▼
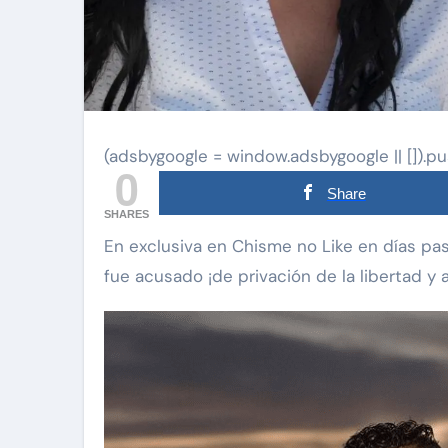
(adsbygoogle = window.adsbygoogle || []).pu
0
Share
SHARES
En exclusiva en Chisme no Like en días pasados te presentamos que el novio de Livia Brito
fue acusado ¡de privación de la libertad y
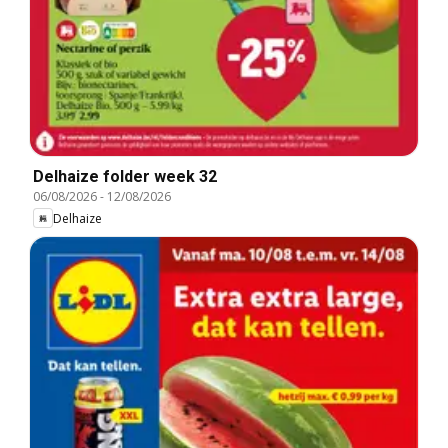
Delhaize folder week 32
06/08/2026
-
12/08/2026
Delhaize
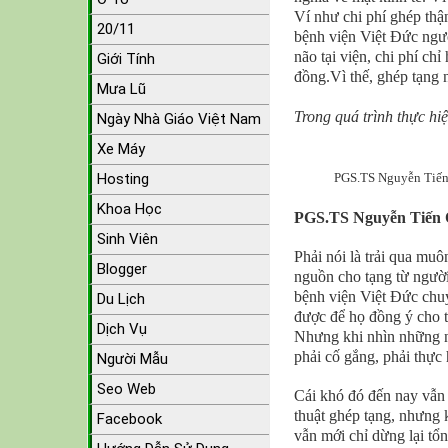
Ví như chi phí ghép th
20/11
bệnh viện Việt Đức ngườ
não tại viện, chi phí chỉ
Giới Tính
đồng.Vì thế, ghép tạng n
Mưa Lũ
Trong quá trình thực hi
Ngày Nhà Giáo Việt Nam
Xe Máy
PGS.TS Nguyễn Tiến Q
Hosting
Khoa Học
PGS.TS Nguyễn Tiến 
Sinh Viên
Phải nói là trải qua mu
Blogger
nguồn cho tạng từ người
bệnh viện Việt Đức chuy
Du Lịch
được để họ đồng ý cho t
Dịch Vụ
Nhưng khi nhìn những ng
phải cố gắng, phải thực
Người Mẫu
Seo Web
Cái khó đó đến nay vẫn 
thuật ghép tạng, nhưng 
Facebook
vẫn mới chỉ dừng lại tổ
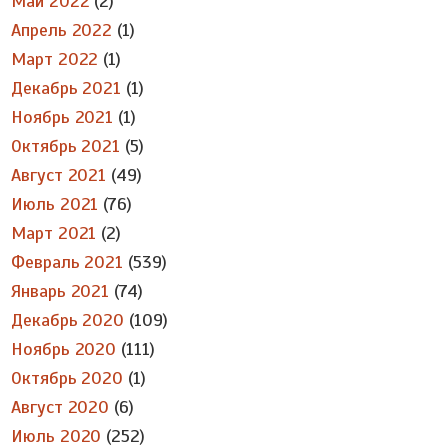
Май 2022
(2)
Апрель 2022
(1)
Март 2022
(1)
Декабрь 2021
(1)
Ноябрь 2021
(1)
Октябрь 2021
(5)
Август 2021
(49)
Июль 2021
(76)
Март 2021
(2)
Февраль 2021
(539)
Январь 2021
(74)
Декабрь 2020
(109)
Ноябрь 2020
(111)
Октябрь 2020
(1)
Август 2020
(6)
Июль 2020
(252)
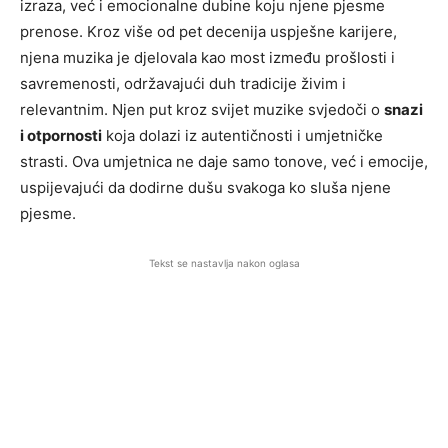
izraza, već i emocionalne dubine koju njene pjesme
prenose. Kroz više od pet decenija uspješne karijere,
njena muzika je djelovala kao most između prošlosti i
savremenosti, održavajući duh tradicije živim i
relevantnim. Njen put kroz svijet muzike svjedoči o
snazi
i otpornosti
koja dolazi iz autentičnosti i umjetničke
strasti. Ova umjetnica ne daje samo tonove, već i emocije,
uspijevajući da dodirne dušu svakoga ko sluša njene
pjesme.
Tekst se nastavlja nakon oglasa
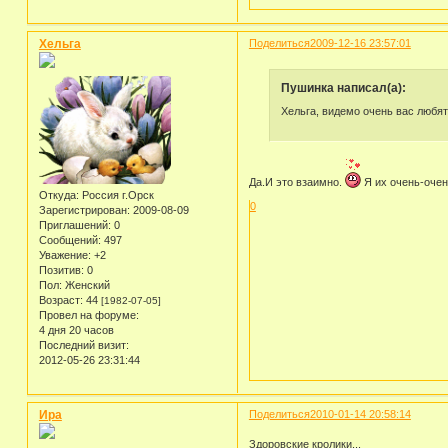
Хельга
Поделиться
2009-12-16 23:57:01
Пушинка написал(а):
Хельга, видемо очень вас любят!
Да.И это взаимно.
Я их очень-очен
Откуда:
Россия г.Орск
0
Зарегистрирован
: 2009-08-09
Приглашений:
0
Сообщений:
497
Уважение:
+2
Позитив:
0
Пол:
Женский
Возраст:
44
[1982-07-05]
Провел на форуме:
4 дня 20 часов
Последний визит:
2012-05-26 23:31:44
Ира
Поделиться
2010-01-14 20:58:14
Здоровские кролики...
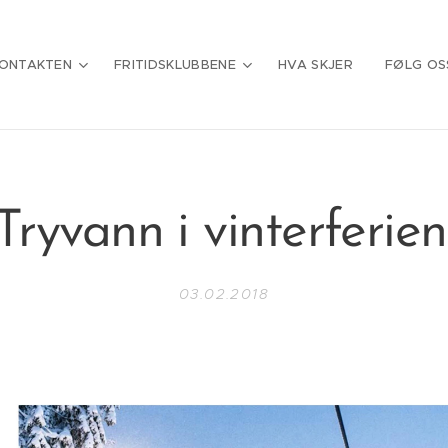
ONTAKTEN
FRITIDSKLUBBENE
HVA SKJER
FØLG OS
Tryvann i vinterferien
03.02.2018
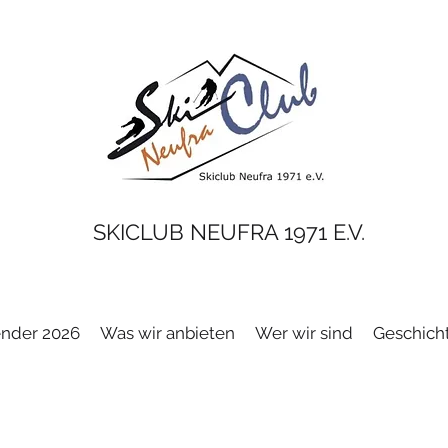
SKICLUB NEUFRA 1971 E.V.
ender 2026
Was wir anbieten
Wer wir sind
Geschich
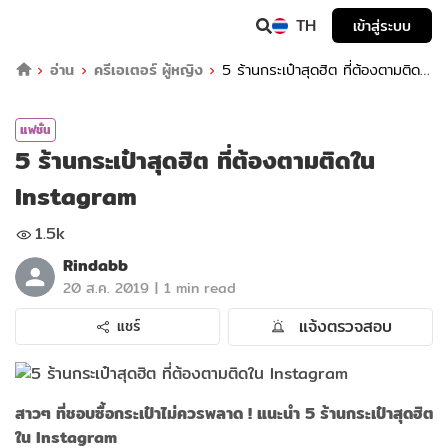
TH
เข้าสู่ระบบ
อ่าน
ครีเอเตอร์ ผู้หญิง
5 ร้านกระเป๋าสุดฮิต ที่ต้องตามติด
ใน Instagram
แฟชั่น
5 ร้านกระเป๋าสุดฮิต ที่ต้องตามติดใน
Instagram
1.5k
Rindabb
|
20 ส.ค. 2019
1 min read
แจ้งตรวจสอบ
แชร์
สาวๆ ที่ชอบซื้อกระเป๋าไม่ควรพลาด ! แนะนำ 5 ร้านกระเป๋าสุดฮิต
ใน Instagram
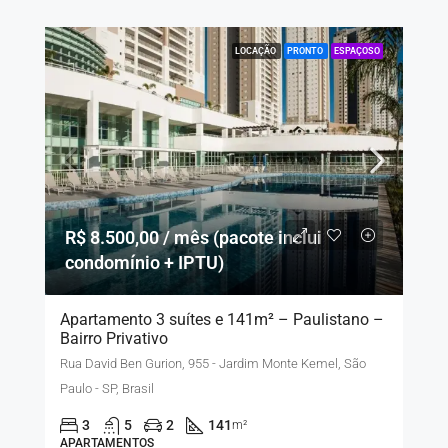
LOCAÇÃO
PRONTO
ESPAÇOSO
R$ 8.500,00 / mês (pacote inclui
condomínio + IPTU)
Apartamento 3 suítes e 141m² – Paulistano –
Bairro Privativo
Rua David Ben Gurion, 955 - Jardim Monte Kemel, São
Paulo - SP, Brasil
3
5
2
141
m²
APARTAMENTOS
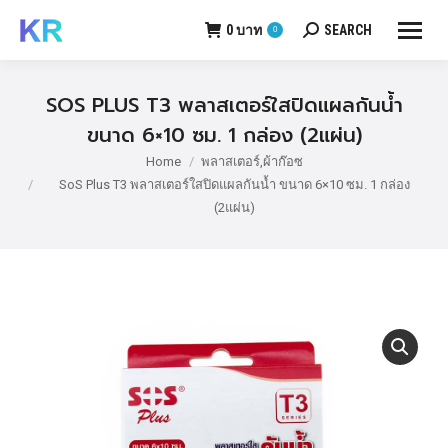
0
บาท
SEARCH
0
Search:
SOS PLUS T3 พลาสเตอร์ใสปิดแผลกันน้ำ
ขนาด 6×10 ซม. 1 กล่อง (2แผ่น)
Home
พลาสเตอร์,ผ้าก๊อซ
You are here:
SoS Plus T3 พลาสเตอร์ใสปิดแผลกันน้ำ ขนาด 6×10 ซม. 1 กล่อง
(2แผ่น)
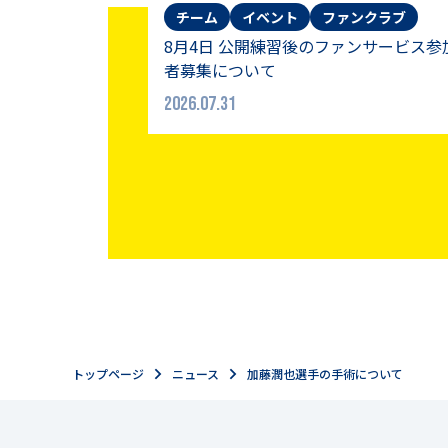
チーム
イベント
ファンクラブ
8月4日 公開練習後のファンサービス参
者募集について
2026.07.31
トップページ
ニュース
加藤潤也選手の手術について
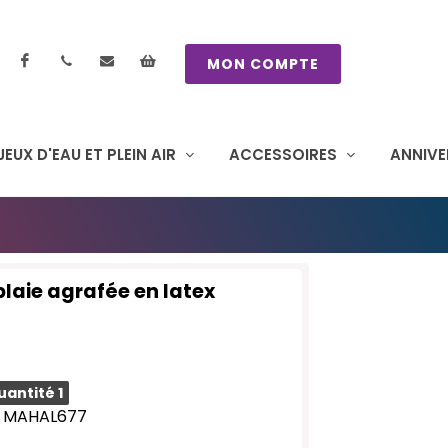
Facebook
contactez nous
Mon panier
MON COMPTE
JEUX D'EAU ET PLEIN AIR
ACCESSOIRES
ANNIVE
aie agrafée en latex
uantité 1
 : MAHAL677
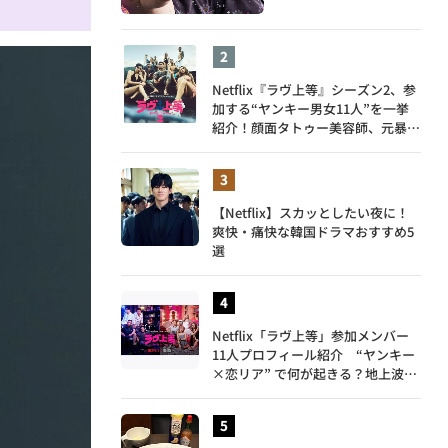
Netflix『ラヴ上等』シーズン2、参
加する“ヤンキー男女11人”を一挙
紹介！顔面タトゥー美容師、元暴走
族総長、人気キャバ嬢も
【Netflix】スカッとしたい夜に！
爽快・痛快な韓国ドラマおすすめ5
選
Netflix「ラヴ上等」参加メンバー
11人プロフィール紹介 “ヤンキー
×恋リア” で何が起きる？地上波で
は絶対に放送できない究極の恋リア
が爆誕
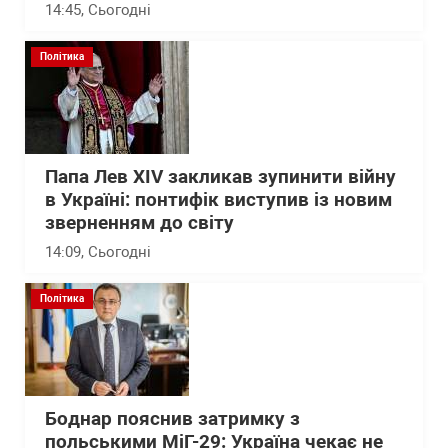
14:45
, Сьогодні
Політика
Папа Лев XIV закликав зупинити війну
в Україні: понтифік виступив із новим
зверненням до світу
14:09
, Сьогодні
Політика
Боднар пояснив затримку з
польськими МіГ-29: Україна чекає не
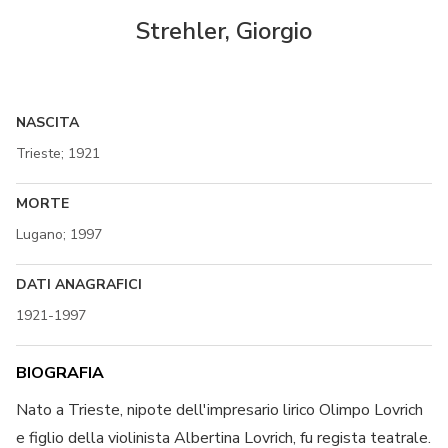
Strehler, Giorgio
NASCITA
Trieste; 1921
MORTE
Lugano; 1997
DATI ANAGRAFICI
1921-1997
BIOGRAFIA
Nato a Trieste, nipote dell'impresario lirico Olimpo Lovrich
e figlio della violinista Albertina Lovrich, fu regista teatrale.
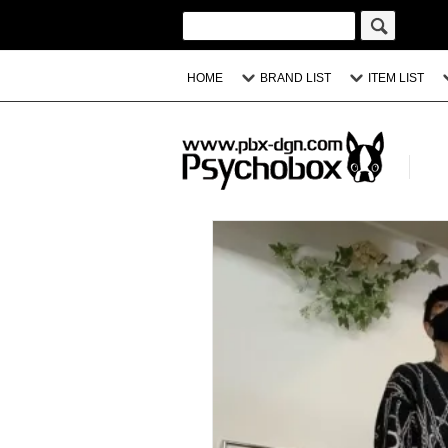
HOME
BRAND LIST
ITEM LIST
▲
**What you will do:**
Return each line among the entries that holds the word "Nguyễn".

**Completed exercise:**
PGS.TS Nguyễn Tiến Q
PGS.TS Nguyễn Tiến 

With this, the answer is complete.